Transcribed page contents
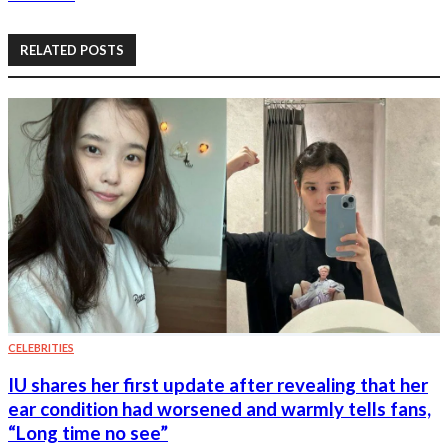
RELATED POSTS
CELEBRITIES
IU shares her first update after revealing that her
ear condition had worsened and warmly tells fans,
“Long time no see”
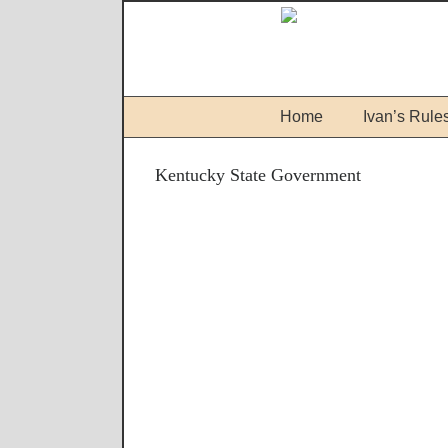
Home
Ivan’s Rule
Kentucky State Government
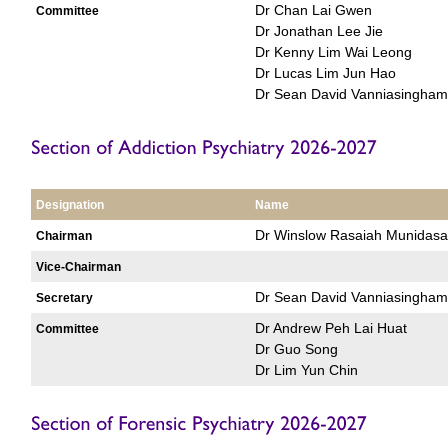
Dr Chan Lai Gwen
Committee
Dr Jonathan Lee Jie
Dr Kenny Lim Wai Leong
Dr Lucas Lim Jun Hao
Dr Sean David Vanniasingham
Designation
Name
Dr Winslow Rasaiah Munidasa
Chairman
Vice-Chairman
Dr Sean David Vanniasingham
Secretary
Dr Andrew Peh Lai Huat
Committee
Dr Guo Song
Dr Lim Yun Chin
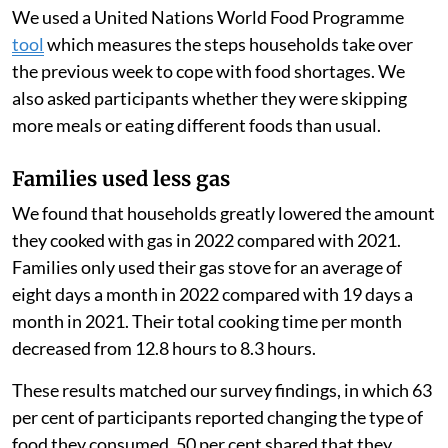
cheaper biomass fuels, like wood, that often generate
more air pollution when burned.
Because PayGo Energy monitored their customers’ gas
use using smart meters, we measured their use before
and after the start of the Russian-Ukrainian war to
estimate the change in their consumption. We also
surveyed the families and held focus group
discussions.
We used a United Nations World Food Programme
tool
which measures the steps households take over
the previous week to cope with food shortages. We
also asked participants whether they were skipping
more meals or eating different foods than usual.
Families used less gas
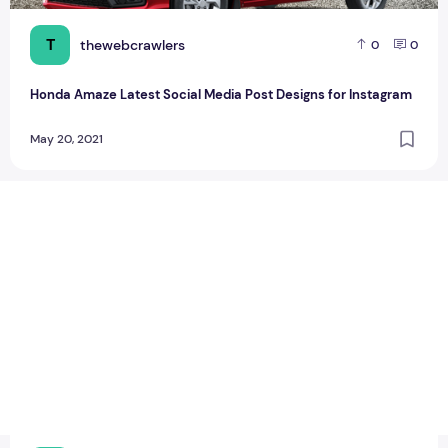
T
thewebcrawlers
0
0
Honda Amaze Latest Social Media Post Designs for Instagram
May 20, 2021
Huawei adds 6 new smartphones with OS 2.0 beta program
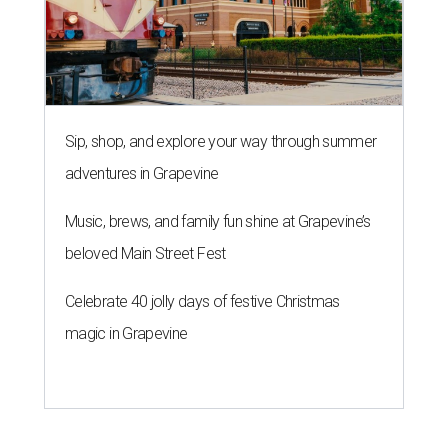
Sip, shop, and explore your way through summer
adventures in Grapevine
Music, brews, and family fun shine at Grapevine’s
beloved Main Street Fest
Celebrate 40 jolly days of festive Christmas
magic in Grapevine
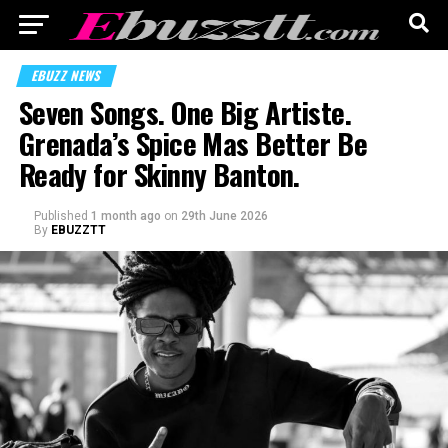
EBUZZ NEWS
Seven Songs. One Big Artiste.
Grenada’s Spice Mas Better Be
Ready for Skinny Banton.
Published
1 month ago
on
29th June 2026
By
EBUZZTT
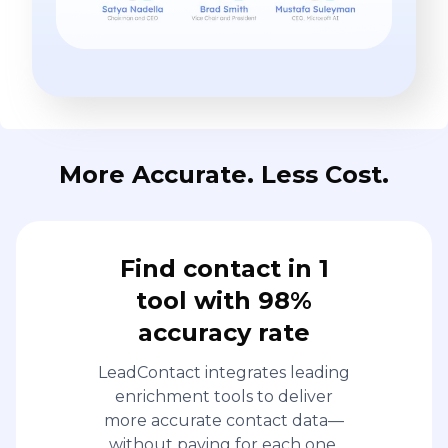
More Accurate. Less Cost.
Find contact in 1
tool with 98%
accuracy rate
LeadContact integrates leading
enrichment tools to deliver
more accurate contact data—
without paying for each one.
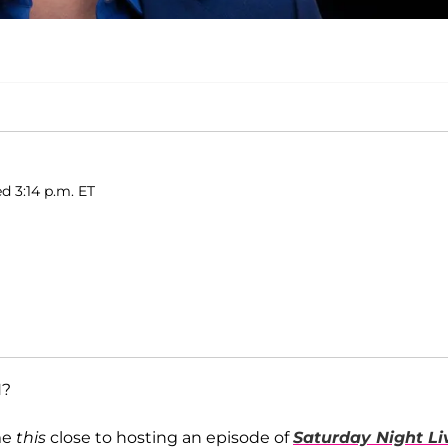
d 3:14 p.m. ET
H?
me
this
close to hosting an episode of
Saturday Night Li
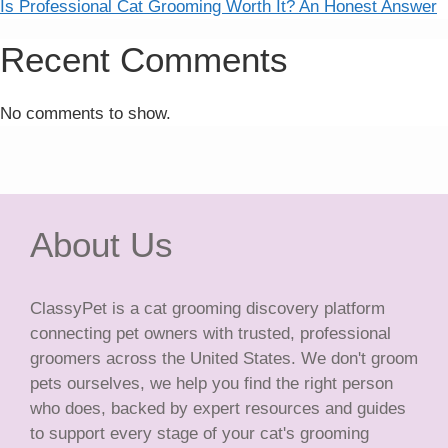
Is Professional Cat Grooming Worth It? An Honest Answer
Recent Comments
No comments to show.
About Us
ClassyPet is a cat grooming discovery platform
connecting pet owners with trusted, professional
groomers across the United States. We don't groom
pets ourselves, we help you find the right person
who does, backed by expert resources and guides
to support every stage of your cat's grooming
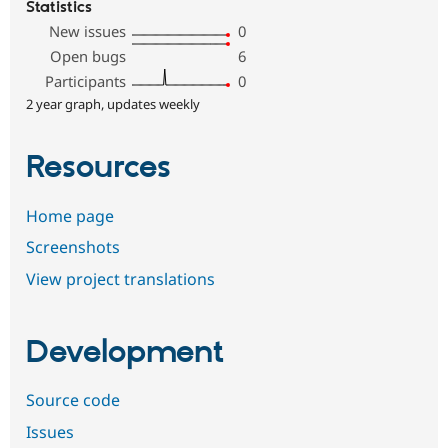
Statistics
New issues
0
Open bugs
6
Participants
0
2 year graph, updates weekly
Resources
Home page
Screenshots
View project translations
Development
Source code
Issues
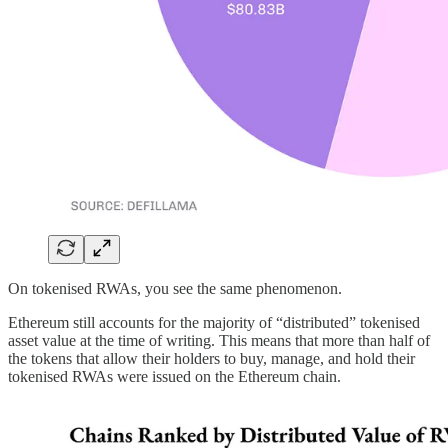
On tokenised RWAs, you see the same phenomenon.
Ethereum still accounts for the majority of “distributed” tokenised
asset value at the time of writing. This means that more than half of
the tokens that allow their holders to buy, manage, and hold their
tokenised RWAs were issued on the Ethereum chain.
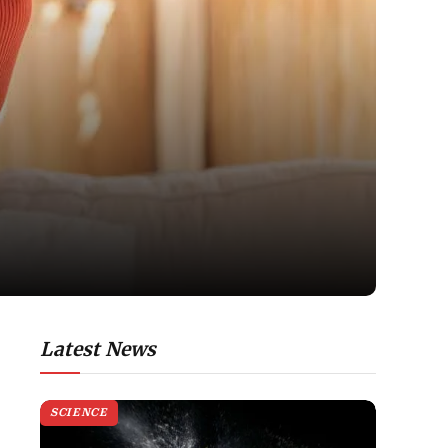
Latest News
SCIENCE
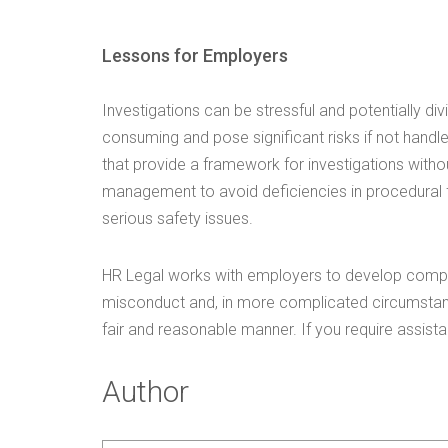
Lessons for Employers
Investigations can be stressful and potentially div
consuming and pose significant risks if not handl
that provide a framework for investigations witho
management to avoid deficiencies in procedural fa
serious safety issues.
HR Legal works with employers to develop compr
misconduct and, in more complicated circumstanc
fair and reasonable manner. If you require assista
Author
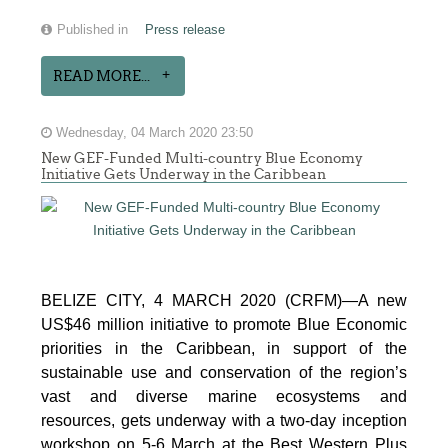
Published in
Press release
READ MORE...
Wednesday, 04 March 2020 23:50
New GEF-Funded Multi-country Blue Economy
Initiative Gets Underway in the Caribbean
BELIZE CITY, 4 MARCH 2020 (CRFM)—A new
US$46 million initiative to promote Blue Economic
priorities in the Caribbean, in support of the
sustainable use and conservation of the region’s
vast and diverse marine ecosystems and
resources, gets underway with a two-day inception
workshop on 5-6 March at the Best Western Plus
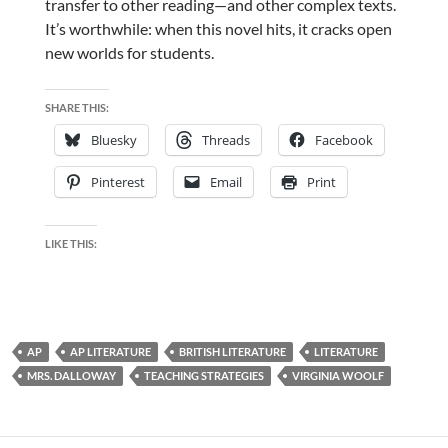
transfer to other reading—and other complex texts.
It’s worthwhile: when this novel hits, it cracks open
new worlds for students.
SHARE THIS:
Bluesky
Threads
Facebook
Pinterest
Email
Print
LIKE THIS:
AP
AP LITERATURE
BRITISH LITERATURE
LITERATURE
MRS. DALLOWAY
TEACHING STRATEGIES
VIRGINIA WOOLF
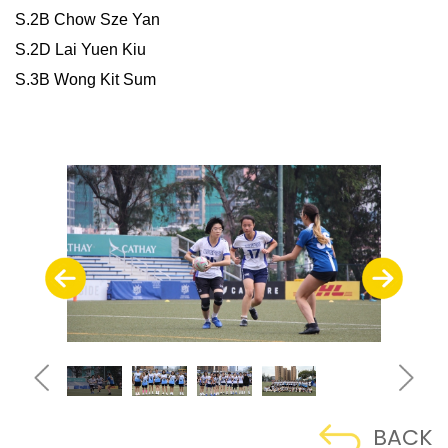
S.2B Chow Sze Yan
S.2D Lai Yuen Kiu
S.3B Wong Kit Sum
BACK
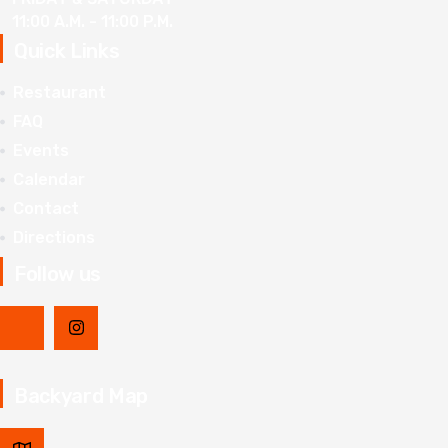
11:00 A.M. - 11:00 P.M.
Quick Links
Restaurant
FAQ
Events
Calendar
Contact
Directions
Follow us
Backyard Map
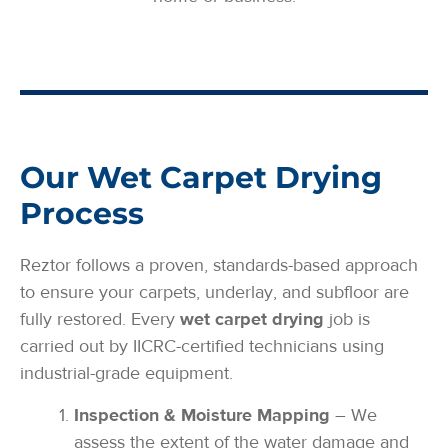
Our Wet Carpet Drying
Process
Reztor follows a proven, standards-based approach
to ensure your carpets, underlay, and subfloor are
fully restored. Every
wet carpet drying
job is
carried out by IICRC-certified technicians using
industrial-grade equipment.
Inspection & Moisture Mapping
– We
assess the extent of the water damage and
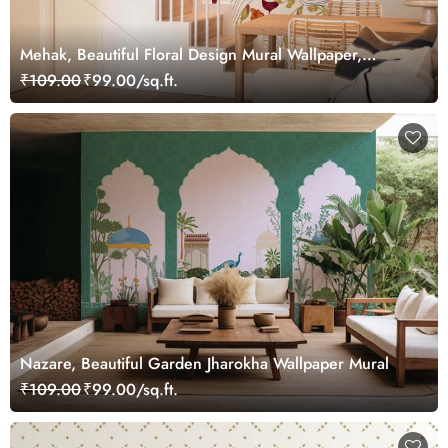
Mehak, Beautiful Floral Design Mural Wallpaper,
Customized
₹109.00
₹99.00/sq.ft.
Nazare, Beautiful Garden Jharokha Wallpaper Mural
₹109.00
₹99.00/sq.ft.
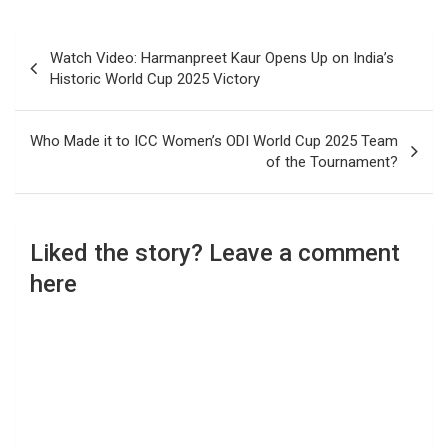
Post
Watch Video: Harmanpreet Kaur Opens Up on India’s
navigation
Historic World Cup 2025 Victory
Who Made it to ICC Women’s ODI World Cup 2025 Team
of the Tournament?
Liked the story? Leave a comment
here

Exercise directions ▸
Copy the entries precisely, images excluded.

Response to the exercise ▸
RELATED POSTS
CELEBRITIES
IU shares her first update after revealing that her
ear condition had worsened and warmly tells fans,
“Long time no see”
Home
Ivan’s Rule
Kentucky State Government
Dr Chan Lai Gwen
Committee
Dr Jonathan Lee Jie
Dr Kenny Lim Wai Leong
Dr Lucas Lim Jun Hao
Dr Sean David Vanniasingham
Designation
Name
Dr Winslow Rasaiah Munidasa
Chairman
Vice-Chairman
Dr Sean David Vanniasingham
Secretary
Dr Andrew Peh Lai Huat
Committee
Dr Guo Song
Dr Lim Yun Chin
cheaper biomass fuels, like wood, that often generate
more air pollution when burned.
Because PayGo Energy monitored their customers’ gas
use using smart meters, we measured their use before
and after the start of the Russian-Ukrainian war to
estimate the change in their consumption. We also
surveyed the families and held focus group
discussions.
We used a United Nations World Food Programme
tool
which measures the steps households take over
the previous week to cope with food shortages. We
also asked participants whether they were skipping
more meals or eating different foods than usual.
Families used less gas
T
thewebcrawlers
0
0
Honda Amaze Latest Social Media Post Designs for Instagram
May 20, 2021
Huawei adds 6 new smartphones with OS 2.0 beta program
Sip, shop, and explore your way through summer
adventures in Grapevine
Music, brews, and family fun shine at Grapevine’s
beloved Main Street Fest
Celebrate 40 jolly days of festive Christmas
magic in Grapevine
EBUZZ NEWS
Seven Songs. One Big Artiste.
Grenada’s Spice Mas Better Be
Ready for Skinny Banton.
Published
1 month ago
on
29th June 2026
By
EBUZZTT
More Accurate. Less Cost.
Find contact in 1
tool with 98%
accuracy rate
LeadContact integrates leading
enrichment tools to deliver
more accurate contact data—
without paying for each one.
d 3:14 p.m. ET
H?
me
this
close to hosting an episode of
Saturday Night Li
Is Professional Cat Grooming Worth It? An Honest Answer
Recent Comments
No comments to show.
About Us
ClassyPet is a cat grooming discovery platform
connecting pet owners with trusted, professional
groomers across the United States. We don't groom
pets ourselves, we help you find the right person
who does, backed by expert resources and guides
to support every stage of your cat's grooming
Statistics
New issues
0
Open bugs
6
Participants
0
2 year graph, updates weekly
Resources
Home page
Screenshots
View project translations
Development
Source code
Issues
On tokenised RWAs, you see the same phenomenon.
Ethereum still accounts for the majority of “distributed” tokenised
asset value at the time of writing. This means that more than half of
the tokens that allow their holders to buy, manage, and hold their
tokenised RWAs were issued on the Ethereum chain.
Latest News
SCIENCE
Lessons for Employers
Investigations can be stressful and potentially div
consuming and pose significant risks if not handl
that provide a framework for investigations witho
management to avoid deficiencies in procedural fa
serious safety issues.
HR Legal works with employers to develop compr
misconduct and, in more complicated circumstanc
fair and reasonable manner. If you require assista
Author
Published in
Press release
READ MORE...
Wednesday, 04 March 2020 23:50
New GEF-Funded Multi-country Blue Economy
Initiative Gets Underway in the Caribbean
BELIZE CITY, 4 MARCH 2020 (CRFM)—A new
US$46 million initiative to promote Blue Economic
priorities in the Caribbean, in support of the
sustainable use and conservation of the region’s
vast and diverse marine ecosystems and
resources, gets underway with a two-day inception
workshop on 5-6 March at the Best Western Plus
transfer to other reading—and other complex texts.
It’s worthwhile: when this novel hits, it cracks open
new worlds for students.
SHARE THIS:
Bluesky
Threads
Facebook
Pinterest
Email
Print
LIKE THIS:
AP
AP LITERATURE
BRITISH LITERATURE
LITERATURE
MRS. DALLOWAY
TEACHING STRATEGIES
VIRGINIA WOOLF
S.2B Chow Sze Yan
S.2D Lai Yuen Kiu
S.3B Wong Kit Sum
BACK
11:00 A.M. - 11:00 P.M.
Quick Links
Restaurant
FAQ
Events
Calendar
Contact
Directions
Follow us
Backyard Map
Our Wet Carpet Drying
Process
Reztor follows a proven, standards-based approach
to ensure your carpets, underlay, and subfloor are
fully restored. Every
wet carpet drying
job is
carried out by IICRC-certified technicians using
industrial-grade equipment.
Inspection & Moisture Mapping
– We
assess the extent of the water damage and
Mehak, Beautiful Floral Design Mural Wallpaper,
Customized
₹109.00
₹99.00/sq.ft.
Nazare, Beautiful Garden Jharokha Wallpaper Mural
₹109.00
₹99.00/sq.ft.
Post
Watch Video: Harmanpreet Kaur Opens Up on India’s
navigation
Historic World Cup 2025 Victory
Who Made it to ICC Women’s ODI World Cup 2025 Team
of the Tournament?
Liked the story? Leave a comment
here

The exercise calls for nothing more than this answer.